(Stored data)

***

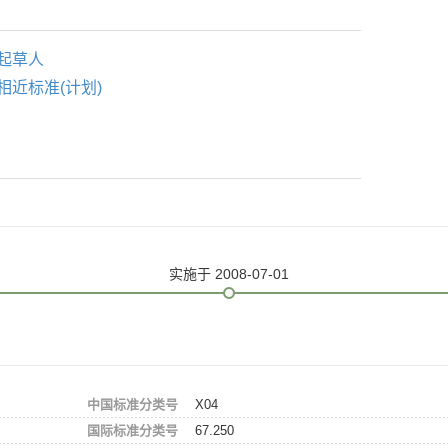
起草人
相近标准(计划)
实施
于 2008-07-01
中国标准分类号
X04
国际标准分类号
67.250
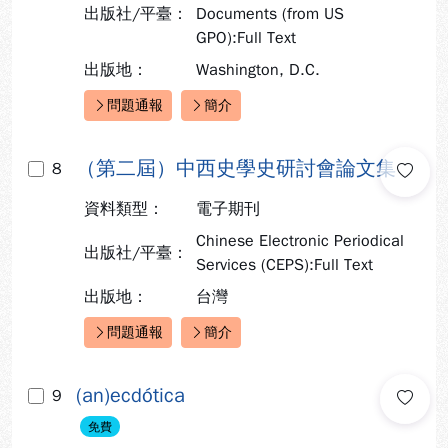
出版社/平臺：
Documents (from US
GPO):Full Text
出版地：
Washington, D.C.
問題通報
簡介
快速連結：
（第二屆）中西史學史研討會論文集
8
資料類型：
電子期刊
Chinese Electronic Periodical
出版社/平臺：
Services (CEPS):Full Text
出版地：
台灣
問題通報
簡介
快速連結：
(an)ecdótica
9
免費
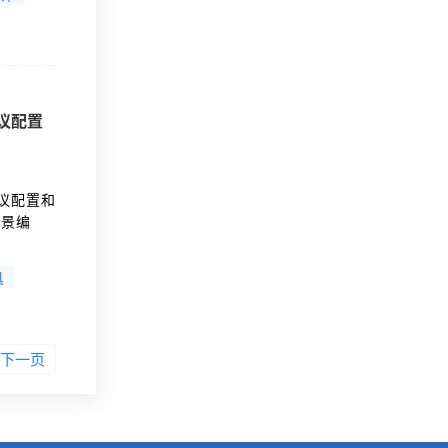
业级处理
多阶段管道
协议配置
协议配置和
场景编
了全局、
构建专业
具
L配
下一页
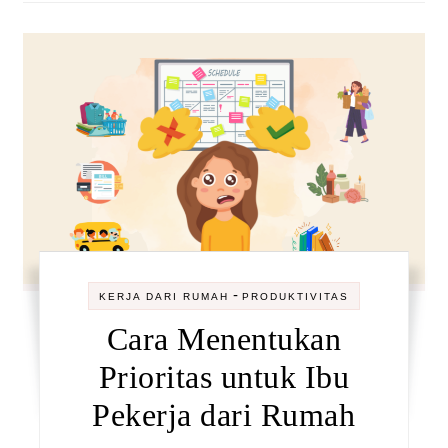
-
KERJA DARI RUMAH
PRODUKTIVITAS
Cara Menentukan
Prioritas untuk Ibu
Pekerja dari Rumah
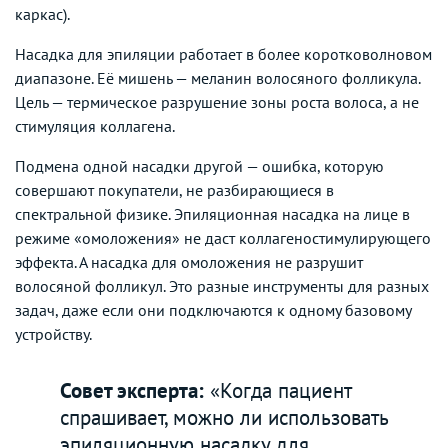
каркас).
Насадка для эпиляции работает в более коротковолновом
диапазоне. Её мишень — меланин волосяного фолликула.
Цель — термическое разрушение зоны роста волоса, а не
стимуляция коллагена.
Подмена одной насадки другой — ошибка, которую
совершают покупатели, не разбирающиеся в
спектральной физике. Эпиляционная насадка на лице в
режиме «омоложения» не даст коллагеностимулирующего
эффекта. А насадка для омоложения не разрушит
волосяной фолликул. Это разные инструменты для разных
задач, даже если они подключаются к одному базовому
устройству.
Совет эксперта:
«Когда пациент
спрашивает, можно ли использовать
эпиляционную насадку для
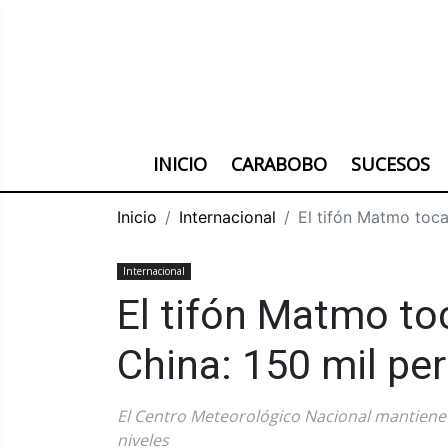
INICIO
CARABOBO
SUCESOS
Inicio
Internacional
El tifón Matmo toca
Internacional
El tifón Matmo toc
China: 150 mil pe
El Centro Meteorológico Nacional mantiene l
niveles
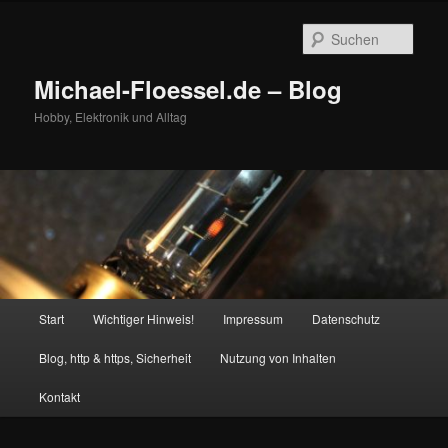
Zum
Zum
primären
sekundären
Such
Inhalt
Inhalt
springen
springen
Michael-Floessel.de – Blog
Hobby, Elektronik und Alltag
Hauptmenü
Start
Wichtiger Hinweis!
Impressum
Datenschutz
Blog, http & https, Sicherheit
Nutzung von Inhalten
Kontakt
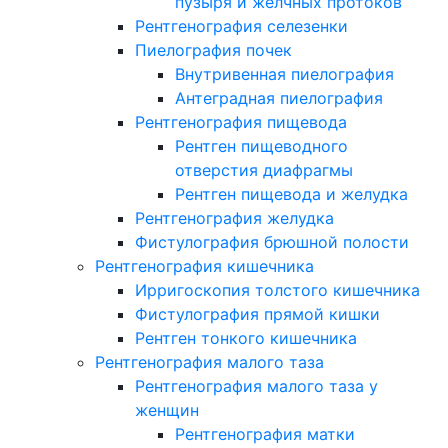
пузыря и желчных протоков
Рентгенография селезенки
Пиелография почек
Внутривенная пиелография
Антеградная пиелография
Рентгенография пищевода
Рентген пищеводного
отверстия диафрагмы
Рентген пищевода и желудка
Рентгенография желудка
Фистулография брюшной полости
Рентгенография кишечника
Ирригоскопия толстого кишечника
Фистулография прямой кишки
Рентген тонкого кишечника
Рентгенография малого таза
Рентгенография малого таза у
женщин
Рентгенография матки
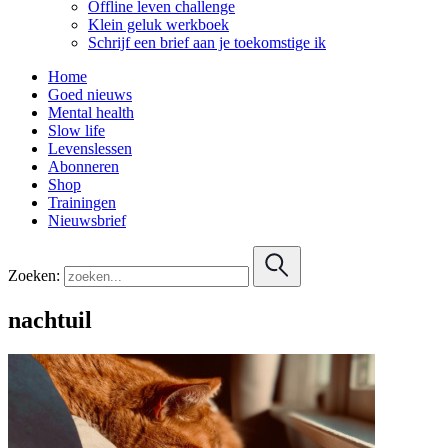
Offline leven challenge
Klein geluk werkboek
Schrijf een brief aan je toekomstige ik
Home
Goed nieuws
Mental health
Slow life
Levenslessen
Abonneren
Shop
Trainingen
Nieuwsbrief
Zoeken:
nachtuil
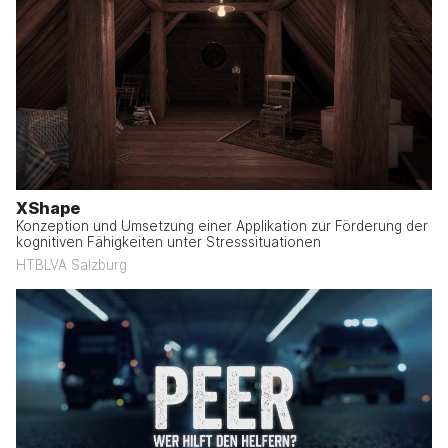
XShape
Konzeption und Umsetzung einer Applikation zur Förderung der
kognitiven Fähigkeiten unter Stresssituationen
HTBLVA Salzburg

***

▸ Problem to work on:
Your answer must be the exact lines from the records above, from the one containing "Prioritas untuk Ibu" through the one containing "Подмена одной насадки", both included, with every picture left out.

▸ Completed task:
Prioritas untuk Ibu
Pekerja dari Rumah
каркас).
Насадка для эпиляции работает в более коротковолновом
диапазоне. Её мишень — меланин волосяного фолликула.
Цель — термическое разрушение зоны роста волоса, а не
стимуляция коллагена.
Подмена одной насадки другой — ошибка, которую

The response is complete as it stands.